• _Listed records_
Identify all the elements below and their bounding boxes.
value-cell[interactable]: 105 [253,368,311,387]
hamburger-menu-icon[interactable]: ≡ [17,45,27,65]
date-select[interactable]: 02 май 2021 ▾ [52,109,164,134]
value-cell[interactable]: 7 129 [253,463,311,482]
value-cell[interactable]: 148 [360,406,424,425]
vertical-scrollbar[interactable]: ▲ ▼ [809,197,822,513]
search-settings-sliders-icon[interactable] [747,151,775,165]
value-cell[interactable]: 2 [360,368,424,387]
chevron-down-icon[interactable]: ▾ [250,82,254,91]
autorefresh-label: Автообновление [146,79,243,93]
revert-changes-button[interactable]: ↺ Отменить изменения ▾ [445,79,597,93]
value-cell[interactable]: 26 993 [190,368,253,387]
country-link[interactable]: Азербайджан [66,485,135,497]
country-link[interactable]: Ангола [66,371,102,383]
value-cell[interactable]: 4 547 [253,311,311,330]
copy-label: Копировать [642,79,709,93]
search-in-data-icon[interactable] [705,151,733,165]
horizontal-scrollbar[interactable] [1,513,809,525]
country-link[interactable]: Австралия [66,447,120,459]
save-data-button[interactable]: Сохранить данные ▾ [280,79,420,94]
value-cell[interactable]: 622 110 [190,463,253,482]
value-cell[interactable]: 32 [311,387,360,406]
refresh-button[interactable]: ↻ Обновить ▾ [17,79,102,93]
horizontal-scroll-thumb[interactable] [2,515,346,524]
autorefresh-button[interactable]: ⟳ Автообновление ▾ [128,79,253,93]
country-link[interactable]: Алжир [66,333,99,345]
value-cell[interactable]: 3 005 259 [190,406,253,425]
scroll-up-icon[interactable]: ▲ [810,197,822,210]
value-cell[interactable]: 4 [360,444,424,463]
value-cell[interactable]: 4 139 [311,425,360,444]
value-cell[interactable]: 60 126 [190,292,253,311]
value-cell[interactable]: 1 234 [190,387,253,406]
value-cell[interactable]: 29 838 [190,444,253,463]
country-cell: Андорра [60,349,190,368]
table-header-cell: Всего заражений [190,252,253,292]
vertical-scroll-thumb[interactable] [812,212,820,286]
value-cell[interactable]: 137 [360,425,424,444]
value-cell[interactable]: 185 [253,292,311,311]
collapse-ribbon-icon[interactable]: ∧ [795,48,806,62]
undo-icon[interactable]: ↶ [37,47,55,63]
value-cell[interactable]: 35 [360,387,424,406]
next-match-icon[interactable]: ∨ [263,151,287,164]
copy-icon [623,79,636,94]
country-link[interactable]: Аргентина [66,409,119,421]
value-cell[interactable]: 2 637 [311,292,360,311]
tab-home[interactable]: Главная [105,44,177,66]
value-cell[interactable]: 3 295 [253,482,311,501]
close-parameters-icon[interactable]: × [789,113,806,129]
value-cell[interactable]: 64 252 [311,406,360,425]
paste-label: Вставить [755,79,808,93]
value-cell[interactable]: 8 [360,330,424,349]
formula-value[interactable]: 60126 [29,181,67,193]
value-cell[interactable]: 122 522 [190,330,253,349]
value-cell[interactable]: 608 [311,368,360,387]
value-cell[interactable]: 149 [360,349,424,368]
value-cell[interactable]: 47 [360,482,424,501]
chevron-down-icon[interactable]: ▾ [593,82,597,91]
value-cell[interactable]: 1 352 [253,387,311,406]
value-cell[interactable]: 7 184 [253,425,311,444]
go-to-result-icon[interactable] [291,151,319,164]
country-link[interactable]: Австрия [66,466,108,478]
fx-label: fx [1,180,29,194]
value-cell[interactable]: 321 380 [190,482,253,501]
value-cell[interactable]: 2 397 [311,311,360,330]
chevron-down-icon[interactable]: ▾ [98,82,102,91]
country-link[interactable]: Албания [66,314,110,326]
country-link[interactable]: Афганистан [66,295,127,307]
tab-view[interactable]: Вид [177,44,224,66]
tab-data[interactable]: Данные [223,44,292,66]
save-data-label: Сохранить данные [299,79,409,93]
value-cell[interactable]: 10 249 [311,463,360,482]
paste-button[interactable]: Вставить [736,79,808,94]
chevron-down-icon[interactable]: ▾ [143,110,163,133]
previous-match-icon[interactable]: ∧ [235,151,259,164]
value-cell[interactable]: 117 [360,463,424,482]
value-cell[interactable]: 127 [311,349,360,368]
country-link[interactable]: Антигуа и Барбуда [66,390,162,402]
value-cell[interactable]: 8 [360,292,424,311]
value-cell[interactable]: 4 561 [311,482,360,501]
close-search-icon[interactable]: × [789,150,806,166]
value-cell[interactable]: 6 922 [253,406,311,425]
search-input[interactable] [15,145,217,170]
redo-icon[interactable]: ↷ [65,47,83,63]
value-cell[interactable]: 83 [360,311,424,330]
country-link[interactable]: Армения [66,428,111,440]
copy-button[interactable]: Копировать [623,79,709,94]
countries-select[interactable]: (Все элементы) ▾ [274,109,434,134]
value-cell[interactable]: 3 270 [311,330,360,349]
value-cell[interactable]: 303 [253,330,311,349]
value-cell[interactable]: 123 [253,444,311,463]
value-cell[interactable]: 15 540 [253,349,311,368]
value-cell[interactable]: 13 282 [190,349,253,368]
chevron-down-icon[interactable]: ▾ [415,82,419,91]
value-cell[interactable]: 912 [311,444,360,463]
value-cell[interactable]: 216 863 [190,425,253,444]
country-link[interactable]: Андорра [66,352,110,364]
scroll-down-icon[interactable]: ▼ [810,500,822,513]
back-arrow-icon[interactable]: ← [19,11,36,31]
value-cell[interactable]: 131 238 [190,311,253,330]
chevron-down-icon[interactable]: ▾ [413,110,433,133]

• _What you have to do_
Give back each entry above precisely as it was written.

• _Answer to this exercise_
Identify all the elements below and their bounding boxes.
value-cell[interactable]: 105 [253,368,311,387]
hamburger-menu-icon[interactable]: ≡ [17,45,27,65]
date-select[interactable]: 02 май 2021 ▾ [52,109,164,134]
value-cell[interactable]: 7 129 [253,463,311,482]
value-cell[interactable]: 148 [360,406,424,425]
vertical-scrollbar[interactable]: ▲ ▼ [809,197,822,513]
search-settings-sliders-icon[interactable] [747,151,775,165]
value-cell[interactable]: 2 [360,368,424,387]
chevron-down-icon[interactable]: ▾ [250,82,254,91]
autorefresh-label: Автообновление [146,79,243,93]
revert-changes-button[interactable]: ↺ Отменить изменения ▾ [445,79,597,93]
value-cell[interactable]: 26 993 [190,368,253,387]
country-link[interactable]: Азербайджан [66,485,135,497]
country-link[interactable]: Ангола [66,371,102,383]
value-cell[interactable]: 4 547 [253,311,311,330]
copy-label: Копировать [642,79,709,93]
search-in-data-icon[interactable] [705,151,733,165]
horizontal-scrollbar[interactable] [1,513,809,525]
country-link[interactable]: Австралия [66,447,120,459]
save-data-button[interactable]: Сохранить данные ▾ [280,79,420,94]
value-cell[interactable]: 622 110 [190,463,253,482]
value-cell[interactable]: 32 [311,387,360,406]
refresh-button[interactable]: ↻ Обновить ▾ [17,79,102,93]
horizontal-scroll-thumb[interactable] [2,515,346,524]
autorefresh-button[interactable]: ⟳ Автообновление ▾ [128,79,253,93]
country-link[interactable]: Алжир [66,333,99,345]
value-cell[interactable]: 3 005 259 [190,406,253,425]
scroll-up-icon[interactable]: ▲ [810,197,822,210]
value-cell[interactable]: 4 [360,444,424,463]
value-cell[interactable]: 4 139 [311,425,360,444]
value-cell[interactable]: 60 126 [190,292,253,311]
value-cell[interactable]: 1 234 [190,387,253,406]
value-cell[interactable]: 29 838 [190,444,253,463]
country-cell: Андорра [60,349,190,368]
table-header-cell: Всего заражений [190,252,253,292]
vertical-scroll-thumb[interactable] [812,212,820,286]
value-cell[interactable]: 137 [360,425,424,444]
value-cell[interactable]: 185 [253,292,311,311]
collapse-ribbon-icon[interactable]: ∧ [795,48,806,62]
undo-icon[interactable]: ↶ [37,47,55,63]
value-cell[interactable]: 35 [360,387,424,406]
next-match-icon[interactable]: ∨ [263,151,287,164]
copy-icon [623,79,636,94]
country-link[interactable]: Аргентина [66,409,119,421]
value-cell[interactable]: 2 637 [311,292,360,311]
tab-home[interactable]: Главная [105,44,177,66]
value-cell[interactable]: 3 295 [253,482,311,501]
close-parameters-icon[interactable]: × [789,113,806,129]
value-cell[interactable]: 64 252 [311,406,360,425]
paste-label: Вставить [755,79,808,93]
value-cell[interactable]: 8 [360,330,424,349]
formula-value[interactable]: 60126 [29,181,67,193]
value-cell[interactable]: 122 522 [190,330,253,349]
value-cell[interactable]: 608 [311,368,360,387]
value-cell[interactable]: 149 [360,349,424,368]
value-cell[interactable]: 47 [360,482,424,501]
chevron-down-icon[interactable]: ▾ [593,82,597,91]
value-cell[interactable]: 1 352 [253,387,311,406]
value-cell[interactable]: 7 184 [253,425,311,444]
go-to-result-icon[interactable] [291,151,319,164]
country-link[interactable]: Австрия [66,466,108,478]
fx-label: fx [1,180,29,194]
value-cell[interactable]: 321 380 [190,482,253,501]
value-cell[interactable]: 2 397 [311,311,360,330]
chevron-down-icon[interactable]: ▾ [98,82,102,91]
country-link[interactable]: Албания [66,314,110,326]
country-link[interactable]: Афганистан [66,295,127,307]
tab-view[interactable]: Вид [177,44,224,66]
tab-data[interactable]: Данные [223,44,292,66]
save-data-label: Сохранить данные [299,79,409,93]
value-cell[interactable]: 10 249 [311,463,360,482]
paste-button[interactable]: Вставить [736,79,808,94]
chevron-down-icon[interactable]: ▾ [143,110,163,133]
previous-match-icon[interactable]: ∧ [235,151,259,164]
value-cell[interactable]: 117 [360,463,424,482]
value-cell[interactable]: 127 [311,349,360,368]
country-link[interactable]: Антигуа и Барбуда [66,390,162,402]
value-cell[interactable]: 8 [360,292,424,311]
value-cell[interactable]: 4 561 [311,482,360,501]
close-search-icon[interactable]: × [789,150,806,166]
value-cell[interactable]: 6 922 [253,406,311,425]
search-input[interactable] [15,145,217,170]
redo-icon[interactable]: ↷ [65,47,83,63]
value-cell[interactable]: 83 [360,311,424,330]
country-link[interactable]: Армения [66,428,111,440]
copy-button[interactable]: Копировать [623,79,709,94]
countries-select[interactable]: (Все элементы) ▾ [274,109,434,134]
value-cell[interactable]: 3 270 [311,330,360,349]
value-cell[interactable]: 303 [253,330,311,349]
value-cell[interactable]: 123 [253,444,311,463]
value-cell[interactable]: 15 540 [253,349,311,368]
value-cell[interactable]: 13 282 [190,349,253,368]
chevron-down-icon[interactable]: ▾ [415,82,419,91]
value-cell[interactable]: 912 [311,444,360,463]
value-cell[interactable]: 216 863 [190,425,253,444]
country-link[interactable]: Андорра [66,352,110,364]
scroll-down-icon[interactable]: ▼ [810,500,822,513]
back-arrow-icon[interactable]: ← [19,11,36,31]
value-cell[interactable]: 131 238 [190,311,253,330]
chevron-down-icon[interactable]: ▾ [413,110,433,133]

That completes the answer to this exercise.